■ **WORK ORDER**: Any pictures should be dropped; everything else in the records is to be returned exactly.

# # #

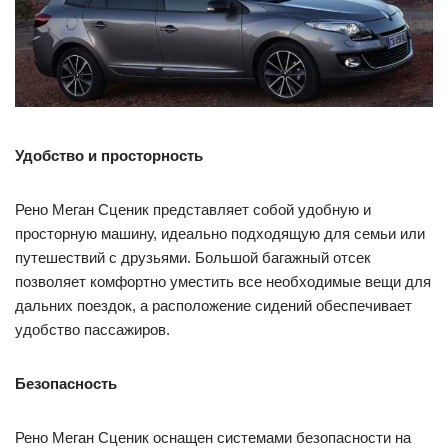
Удобство и просторность
Рено Меган Сценик представляет собой удобную и
просторную машину, идеально подходящую для семьи или
путешествий с друзьями. Большой багажный отсек
позволяет комфортно уместить все необходимые вещи для
дальних поездок, а расположение сидений обеспечивает
удобство пассажиров.
Безопасность
Рено Меган Сценик оснащен системами безопасности на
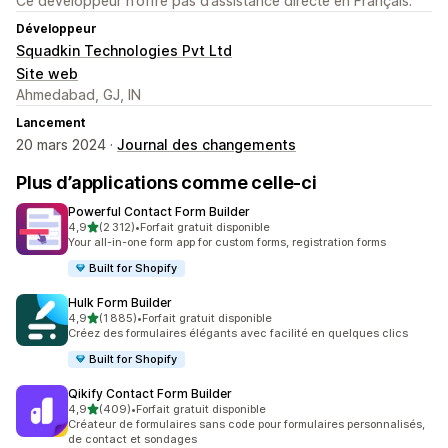
Ce développeur n’offre pas d’assistance directe en Français.
Développeur
Squadkin Technologies Pvt Ltd
Site web
Ahmedabad, GJ, IN
Lancement
20 mars 2024 ·
Journal des changements
Plus d’applications comme celle-ci
Powerful Contact Form Builder
étoile(s) sur 5
4,9
(2 312)
•
Forfait gratuit disponible
2312 avis au total
Your all-in-one form app for custom forms, registration forms
Built for Shopify
Hulk Form Builder
étoile(s) sur 5
4,9
(1 885)
•
Forfait gratuit disponible
1885 avis au total
Créez des formulaires élégants avec facilité en quelques clics
Built for Shopify
Qikify Contact Form Builder
étoile(s) sur 5
4,9
(409)
•
Forfait gratuit disponible
409 avis au total
Créateur de formulaires sans code pour formulaires personnalisés,
de contact et sondages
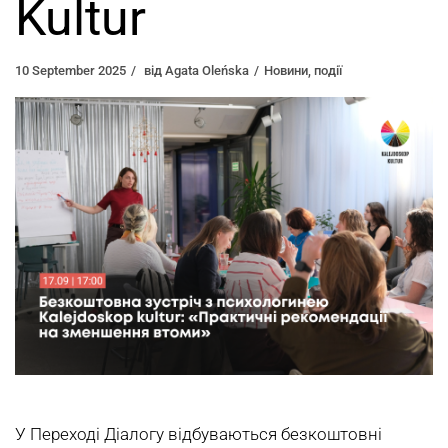
Kultur
10 September 2025
від
Agata Oleńska
Новини
,
події
У Переходi Діалогу відбуваються безкоштовні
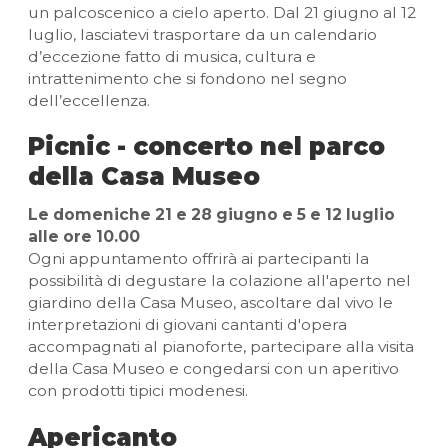
un palcoscenico a cielo aperto. Dal 21 giugno al 12
luglio, lasciatevi trasportare da un calendario
d’eccezione fatto di musica, cultura e
intrattenimento che si fondono nel segno
dell’eccellenza.
Picnic - concerto nel parco
della Casa Museo
Le domeniche 21 e 28 giugno e 5 e 12 luglio
alle ore 10.00
Ogni appuntamento offrirà ai partecipanti la
possibilità di degustare la colazione all'aperto nel
giardino della Casa Museo, ascoltare dal vivo le
interpretazioni di giovani cantanti d'opera
accompagnati al pianoforte, partecipare alla visita
della Casa Museo e congedarsi con un aperitivo
con prodotti tipici modenesi.
Apericanto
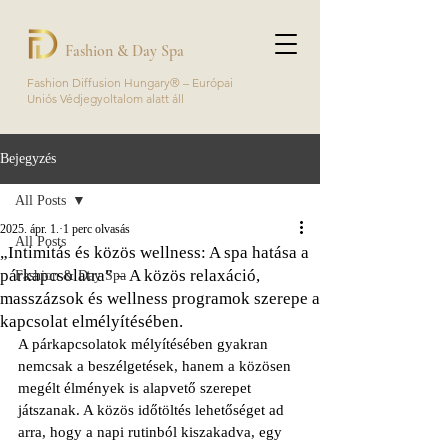
Fashion & Day Spa
Fashion Diffusion Hungary® – Európai
Uniós Védjegyoltalom alatt áll
Bejegyzés
All Posts
2025. ápr. 1.
1 perc olvasás
All Posts
„Intimitás és közös wellness: A spa hatása a
párkapcsolatra” – A közös relaxáció,
Fashion & Day Spa
masszázsok és wellness programok szerepe a
kapcsolat elmélyítésében.
A párkapcsolatok mélyítésében gyakran 
nemcsak a beszélgetések, hanem a közösen 
megélt élmények is alapvető szerepet 
játszanak. A közös időtöltés lehetőséget ad 
arra, hogy a napi rutinból kiszakadva, egy 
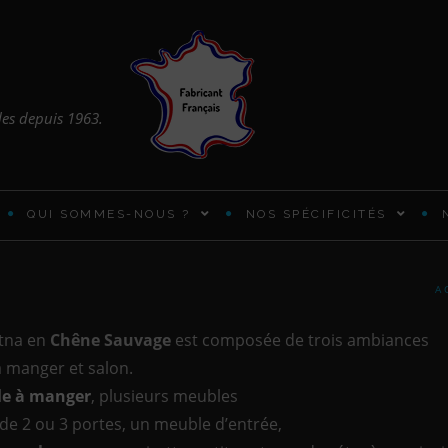
les depuis 1963.
QUI SOMMES-NOUS ?
NOS SPÉCIFICITÉS
ARMOIRES ET PENDERIES
A
BUREAUX PRATIQUES
Etna en
Chêne Sauvage
est composée de trois ambiances
 à manger et salon.
CADRES DE LIT EN BOIS
le à manger
, plusieurs meubles
e 2 ou 3 portes, un meuble d’entrée,
CHIFFONNIER DESIGN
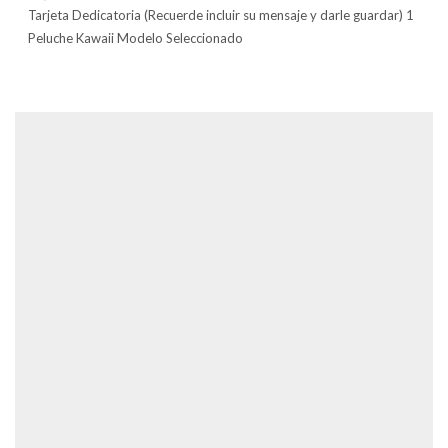
Tarjeta Dedicatoria (Recuerde incluir su mensaje y darle guardar) 1
Peluche Kawaii Modelo Seleccionado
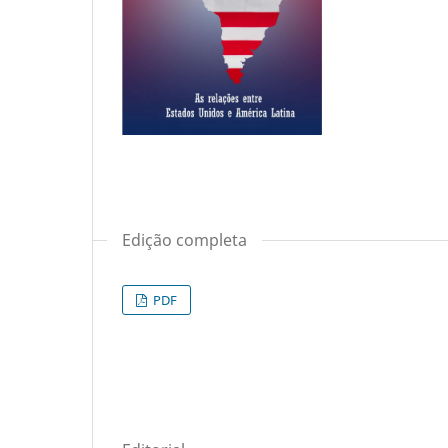
Edição completa
PDF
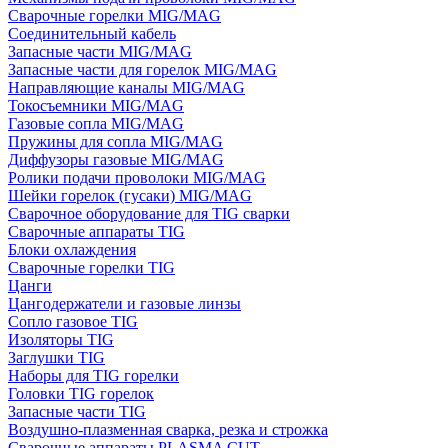
Сварочные горелки MIG/MAG
Соединительный кабель
Запасные части MIG/MAG
Запасные части для горелок MIG/MAG
Направляющие каналы MIG/MAG
Токосъемники MIG/MAG
Газовые сопла MIG/MAG
Пружины для сопла MIG/MAG
Диффузоры газовые MIG/MAG
Ролики подачи проволоки MIG/MAG
Шейки горелок (гусаки) MIG/MAG
Сварочное оборудование для TIG сварки
Сварочные аппараты TIG
Блоки охлаждения
Сварочные горелки TIG
Цанги
Цангодержатели и газовые линзы
Сопло газовое TIG
Изоляторы TIG
Заглушки TIG
Наборы для TIG горелки
Головки TIG горелок
Запасные части TIG
Воздушно-плазменная сварка, резка и строжка
Сварочные аппараты PLASMA CUT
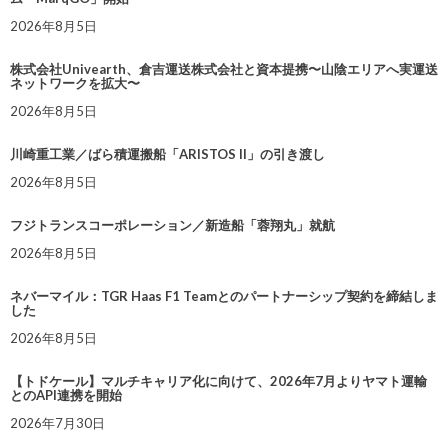
2026年8月5日
株式会社Univearth、倉吉運送株式会社と資本提携〜山陰エリアへ実運送
ネットワークを拡大〜
2026年8月5日
川崎重工業／ばら積運搬船「ARISTOS II」の引き渡し
2026年8月5日
フジトランスコーポレーション／新造船「蓉翔丸」就航
2026年8月5日
ネバーマイル：TGR Haas F1 Teamとのパートナーシップ契約を締結しま
した
2026年8月5日
【トドケール】マルチキャリア化に向けて、2026年7月よりヤマト運輸
とのAPI連携を開始
2026年7月30日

# # #

■ **RESULT BELOW**:
Удобство и просторность
Рено Меган Сценик представляет собой удобную и
просторную машину, идеально подходящую для семьи или
путешествий с друзьями. Большой багажный отсек
позволяет комфортно уместить все необходимые вещи для
дальних поездок, а расположение сидений обеспечивает
удобство пассажиров.
Безопасность
Рено Меган Сценик оснащен системами безопасности на
Ce développeur n’offre pas d’assistance directe en Français.
Développeur
Squadkin Technologies Pvt Ltd
Site web
Ahmedabad, GJ, IN
Lancement
20 mars 2024 ·
Journal des changements
Plus d’applications comme celle-ci
Powerful Contact Form Builder
étoile(s) sur 5
4,9
(2 312)
•
Forfait gratuit disponible
2312 avis au total
Your all-in-one form app for custom forms, registration forms
Built for Shopify
Hulk Form Builder
étoile(s) sur 5
4,9
(1 885)
•
Forfait gratuit disponible
1885 avis au total
Créez des formulaires élégants avec facilité en quelques clics
Built for Shopify
Qikify Contact Form Builder
étoile(s) sur 5
4,9
(409)
•
Forfait gratuit disponible
409 avis au total
Créateur de formulaires sans code pour formulaires personnalisés,
de contact et sondages
Kultur
10 September 2025
від
Agata Oleńska
Новини
,
події
У Переходi Діалогу відбуваються безкоштовні
un palcoscenico a cielo aperto. Dal 21 giugno al 12
luglio, lasciatevi trasportare da un calendario
d’eccezione fatto di musica, cultura e
intrattenimento che si fondono nel segno
dell’eccellenza.
Picnic - concerto nel parco
della Casa Museo
Le domeniche 21 e 28 giugno e 5 e 12 luglio
alle ore 10.00
Ogni appuntamento offrirà ai partecipanti la
possibilità di degustare la colazione all'aperto nel
giardino della Casa Museo, ascoltare dal vivo le
interpretazioni di giovani cantanti d'opera
accompagnati al pianoforte, partecipare alla visita
della Casa Museo e congedarsi con un aperitivo
con prodotti tipici modenesi.
Apericanto
Fashion & Day Spa
Fashion Diffusion Hungary® – Európai
Uniós Védjegyoltalom alatt áll
Bejegyzés
All Posts
2025. ápr. 1.
1 perc olvasás
All Posts
„Intimitás és közös wellness: A spa hatása a
párkapcsolatra” – A közös relaxáció,
Fashion & Day Spa
masszázsok és wellness programok szerepe a
kapcsolat elmélyítésében.
A párkapcsolatok mélyítésében gyakran 
nemcsak a beszélgetések, hanem a közösen 
megélt élmények is alapvető szerepet 
játszanak. A közös időtöltés lehetőséget ad 
arra, hogy a napi rutinból kiszakadva, egy 
les depuis 1963.
QUI SOMMES-NOUS ?
NOS SPÉCIFICITÉS
ARMOIRES ET PENDERIES
A
BUREAUX PRATIQUES
Etna en
Chêne Sauvage
est composée de trois ambiances
 à manger et salon.
CADRES DE LIT EN BOIS
le à manger
, plusieurs meubles
e 2 ou 3 portes, un meuble d’entrée,
CHIFFONNIER DESIGN
Tarjeta Dedicatoria (Recuerde incluir su mensaje y darle guardar) 1
Peluche Kawaii Modelo Seleccionado
Edição completa
PDF
Сварочные горелки MIG/MAG
Соединительный кабель
Запасные части MIG/MAG
Запасные части для горелок MIG/MAG
Направляющие каналы MIG/MAG
Токосъемники MIG/MAG
Газовые сопла MIG/MAG
Пружины для сопла MIG/MAG
Диффузоры газовые MIG/MAG
Ролики подачи проволоки MIG/MAG
Шейки горелок (гусаки) MIG/MAG
Сварочное оборудование для TIG сварки
Сварочные аппараты TIG
Блоки охлаждения
Сварочные горелки TIG
Цанги
Цангодержатели и газовые линзы
Сопло газовое TIG
Изоляторы TIG
Заглушки TIG
Наборы для TIG горелки
Головки TIG горелок
Запасные части TIG
Воздушно-плазменная сварка, резка и строжка
Сварочные аппараты PLASMA CUT
2026年8月5日
株式会社Univearth、倉吉運送株式会社と資本提携〜山陰エリアへ実運送
ネットワークを拡大〜
2026年8月5日
川崎重工業／ばら積運搬船「ARISTOS II」の引き渡し
2026年8月5日
フジトランスコーポレーション／新造船「蓉翔丸」就航
2026年8月5日
ネバーマイル：TGR Haas F1 Teamとのパートナーシップ契約を締結しま
した
2026年8月5日
【トドケール】マルチキャリア化に向けて、2026年7月よりヤマト運輸
とのAPI連携を開始
2026年7月30日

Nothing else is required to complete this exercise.